| Extracted entries |
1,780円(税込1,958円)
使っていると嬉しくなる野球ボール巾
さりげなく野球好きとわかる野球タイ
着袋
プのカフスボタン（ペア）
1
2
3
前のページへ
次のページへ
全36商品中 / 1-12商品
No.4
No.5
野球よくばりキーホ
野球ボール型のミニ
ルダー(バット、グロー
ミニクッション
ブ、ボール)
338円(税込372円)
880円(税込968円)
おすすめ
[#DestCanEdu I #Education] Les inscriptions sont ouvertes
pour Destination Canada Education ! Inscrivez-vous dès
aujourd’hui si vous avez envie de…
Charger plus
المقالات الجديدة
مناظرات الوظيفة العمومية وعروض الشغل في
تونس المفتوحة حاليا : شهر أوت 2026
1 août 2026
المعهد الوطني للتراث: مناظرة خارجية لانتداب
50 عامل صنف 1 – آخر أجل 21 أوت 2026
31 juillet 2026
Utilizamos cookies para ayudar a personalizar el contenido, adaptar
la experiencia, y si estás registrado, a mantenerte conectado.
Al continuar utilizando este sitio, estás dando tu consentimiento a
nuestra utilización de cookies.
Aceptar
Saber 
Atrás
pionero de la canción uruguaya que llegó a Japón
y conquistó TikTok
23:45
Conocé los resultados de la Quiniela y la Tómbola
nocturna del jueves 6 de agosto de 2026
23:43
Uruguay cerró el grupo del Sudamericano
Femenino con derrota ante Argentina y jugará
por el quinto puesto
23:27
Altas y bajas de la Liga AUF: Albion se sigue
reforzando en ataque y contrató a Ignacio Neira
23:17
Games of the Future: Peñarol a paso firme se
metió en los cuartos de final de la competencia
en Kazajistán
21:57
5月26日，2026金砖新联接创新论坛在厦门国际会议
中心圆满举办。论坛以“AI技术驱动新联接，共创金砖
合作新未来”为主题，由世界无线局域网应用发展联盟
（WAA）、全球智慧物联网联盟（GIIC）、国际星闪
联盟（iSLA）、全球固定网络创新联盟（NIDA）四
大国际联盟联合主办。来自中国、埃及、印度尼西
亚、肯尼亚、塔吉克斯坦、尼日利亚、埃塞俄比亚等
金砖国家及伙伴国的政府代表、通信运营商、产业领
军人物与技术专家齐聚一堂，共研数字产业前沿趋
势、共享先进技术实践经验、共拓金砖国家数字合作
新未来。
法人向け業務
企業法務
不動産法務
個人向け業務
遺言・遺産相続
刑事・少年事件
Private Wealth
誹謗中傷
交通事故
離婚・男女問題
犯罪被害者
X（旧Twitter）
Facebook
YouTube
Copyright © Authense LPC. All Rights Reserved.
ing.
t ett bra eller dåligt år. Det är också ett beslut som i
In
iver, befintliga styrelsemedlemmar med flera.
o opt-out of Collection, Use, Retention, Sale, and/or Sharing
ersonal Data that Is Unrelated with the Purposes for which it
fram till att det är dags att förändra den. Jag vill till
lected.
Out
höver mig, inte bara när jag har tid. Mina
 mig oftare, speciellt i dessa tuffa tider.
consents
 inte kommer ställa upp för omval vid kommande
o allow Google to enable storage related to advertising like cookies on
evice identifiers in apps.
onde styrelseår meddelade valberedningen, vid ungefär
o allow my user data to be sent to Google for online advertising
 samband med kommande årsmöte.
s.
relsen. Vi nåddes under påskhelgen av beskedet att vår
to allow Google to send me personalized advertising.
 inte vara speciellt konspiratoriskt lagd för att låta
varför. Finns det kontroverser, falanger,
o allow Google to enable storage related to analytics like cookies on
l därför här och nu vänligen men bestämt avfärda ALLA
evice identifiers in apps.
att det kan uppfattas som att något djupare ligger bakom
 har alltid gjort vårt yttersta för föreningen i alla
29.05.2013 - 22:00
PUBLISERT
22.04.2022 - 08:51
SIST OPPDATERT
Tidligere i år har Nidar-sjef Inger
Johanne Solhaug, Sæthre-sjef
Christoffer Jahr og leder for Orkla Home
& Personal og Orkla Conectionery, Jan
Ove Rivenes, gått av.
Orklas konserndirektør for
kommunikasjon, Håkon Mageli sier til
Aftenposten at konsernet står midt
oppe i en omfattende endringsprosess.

| Exercise goal |
Please repeat the data above verbatim, all of it.

| Reply to the task |
1,780円(税込1,958円)
使っていると嬉しくなる野球ボール巾
さりげなく野球好きとわかる野球タイ
着袋
プのカフスボタン（ペア）
1
2
3
前のページへ
次のページへ
全36商品中 / 1-12商品
No.4
No.5
野球よくばりキーホ
野球ボール型のミニ
ルダー(バット、グロー
ミニクッション
ブ、ボール)
338円(税込372円)
880円(税込968円)
おすすめ
[#DestCanEdu I #Education] Les inscriptions sont ouvertes
pour Destination Canada Education ! Inscrivez-vous dès
aujourd’hui si vous avez envie de…
Charger plus
المقالات الجديدة
مناظرات الوظيفة العمومية وعروض الشغل في
تونس المفتوحة حاليا : شهر أوت 2026
1 août 2026
المعهد الوطني للتراث: مناظرة خارجية لانتداب
50 عامل صنف 1 – آخر أجل 21 أوت 2026
31 juillet 2026
Utilizamos cookies para ayudar a personalizar el contenido, adaptar
la experiencia, y si estás registrado, a mantenerte conectado.
Al continuar utilizando este sitio, estás dando tu consentimiento a
nuestra utilización de cookies.
Aceptar
Saber 
Atrás
pionero de la canción uruguaya que llegó a Japón
y conquistó TikTok
23:45
Conocé los resultados de la Quiniela y la Tómbola
nocturna del jueves 6 de agosto de 2026
23:43
Uruguay cerró el grupo del Sudamericano
Femenino con derrota ante Argentina y jugará
por el quinto puesto
23:27
Altas y bajas de la Liga AUF: Albion se sigue
reforzando en ataque y contrató a Ignacio Neira
23:17
Games of the Future: Peñarol a paso firme se
metió en los cuartos de final de la competencia
en Kazajistán
21:57
5月26日，2026金砖新联接创新论坛在厦门国际会议
中心圆满举办。论坛以“AI技术驱动新联接，共创金砖
合作新未来”为主题，由世界无线局域网应用发展联盟
（WAA）、全球智慧物联网联盟（GIIC）、国际星闪
联盟（iSLA）、全球固定网络创新联盟（NIDA）四
大国际联盟联合主办。来自中国、埃及、印度尼西
亚、肯尼亚、塔吉克斯坦、尼日利亚、埃塞俄比亚等
金砖国家及伙伴国的政府代表、通信运营商、产业领
军人物与技术专家齐聚一堂，共研数字产业前沿趋
势、共享先进技术实践经验、共拓金砖国家数字合作
新未来。
法人向け業務
企業法務
不動産法務
個人向け業務
遺言・遺産相続
刑事・少年事件
Private Wealth
誹謗中傷
交通事故
離婚・男女問題
犯罪被害者
X（旧Twitter）
Facebook
YouTube
Copyright © Authense LPC. All Rights Reserved.
ing.
t ett bra eller dåligt år. Det är också ett beslut som i
In
iver, befintliga styrelsemedlemmar med flera.
o opt-out of Collection, Use, Retention, Sale, and/or Sharing
ersonal Data that Is Unrelated with the Purposes for which it
fram till att det är dags att förändra den. Jag vill till
lected.
Out
höver mig, inte bara när jag har tid. Mina
 mig oftare, speciellt i dessa tuffa tider.
consents
 inte kommer ställa upp för omval vid kommande
o allow Google to enable storage related to advertising like cookies on
evice identifiers in apps.
onde styrelseår meddelade valberedningen, vid ungefär
o allow my user data to be sent to Google for online advertising
 samband med kommande årsmöte.
s.
relsen. Vi nåddes under påskhelgen av beskedet att vår
to allow Google to send me personalized advertising.
 inte vara speciellt konspiratoriskt lagd för att låta
varför. Finns det kontroverser, falanger,
o allow Google to enable storage related to analytics like cookies on
l därför här och nu vänligen men bestämt avfärda ALLA
evice identifiers in apps.
att det kan uppfattas som att något djupare ligger bakom
 har alltid gjort vårt yttersta för föreningen i alla
29.05.2013 - 22:00
PUBLISERT
22.04.2022 - 08:51
SIST OPPDATERT
Tidligere i år har Nidar-sjef Inger
Johanne Solhaug, Sæthre-sjef
Christoffer Jahr og leder for Orkla Home
& Personal og Orkla Conectionery, Jan
Ove Rivenes, gått av.
Orklas konserndirektør for
kommunikasjon, Håkon Mageli sier til
Aftenposten at konsernet står midt
oppe i en omfattende endringsprosess.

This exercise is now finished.